WORK REQUEST> Give the data again exactly, without images.

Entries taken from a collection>
___
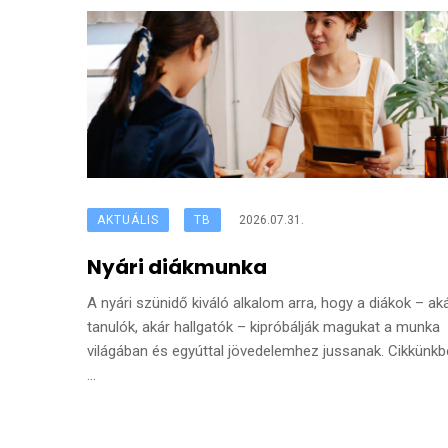
AKTUÁLIS
TB
2026.07.31.
Nyári diákmunka
A nyári szünidő kiváló alkalom arra, hogy a diákok – ak
tanulók, akár hallgatók – kipróbálják magukat a munka
világában és egyúttal jövedelemhez jussanak. Cikkünk
...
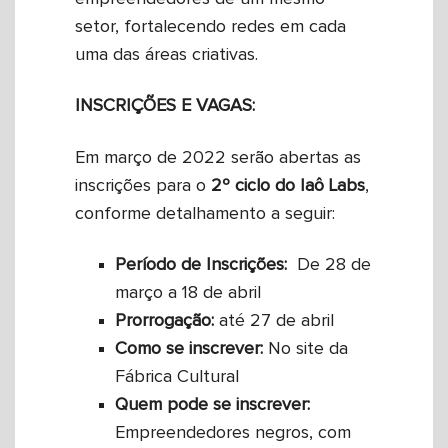
setor, fortalecendo redes em cada
uma das áreas criativas.
INSCRIÇÕES E VAGAS:
Em março de 2022 serão abertas as
inscrições para o
2º ciclo do Iaô Labs
,
conforme detalhamento a seguir:
Período de Inscrições:
De 28 de
março a 18 de abril
Prorrogação:
até 27 de abril
Como se inscrever:
No site da
Fábrica Cultural
Quem pode se inscrever:
Empreendedores negros, com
___
TASK RESULT>
AKTUÁLIS
TB
2026.07.31.
Nyári diákmunka
A nyári szünidő kiváló alkalom arra, hogy a diákok – ak
tanulók, akár hallgatók – kipróbálják magukat a munka
világában és egyúttal jövedelemhez jussanak. Cikkünk
...
setor, fortalecendo redes em cada
uma das áreas criativas.
INSCRIÇÕES E VAGAS:
Em março de 2022 serão abertas as
inscrições para o
2º ciclo do Iaô Labs
,
conforme detalhamento a seguir:
Período de Inscrições:
De 28 de
março a 18 de abril
Prorrogação:
até 27 de abril
Como se inscrever:
No site da
Fábrica Cultural
Quem pode se inscrever:
Empreendedores negros, com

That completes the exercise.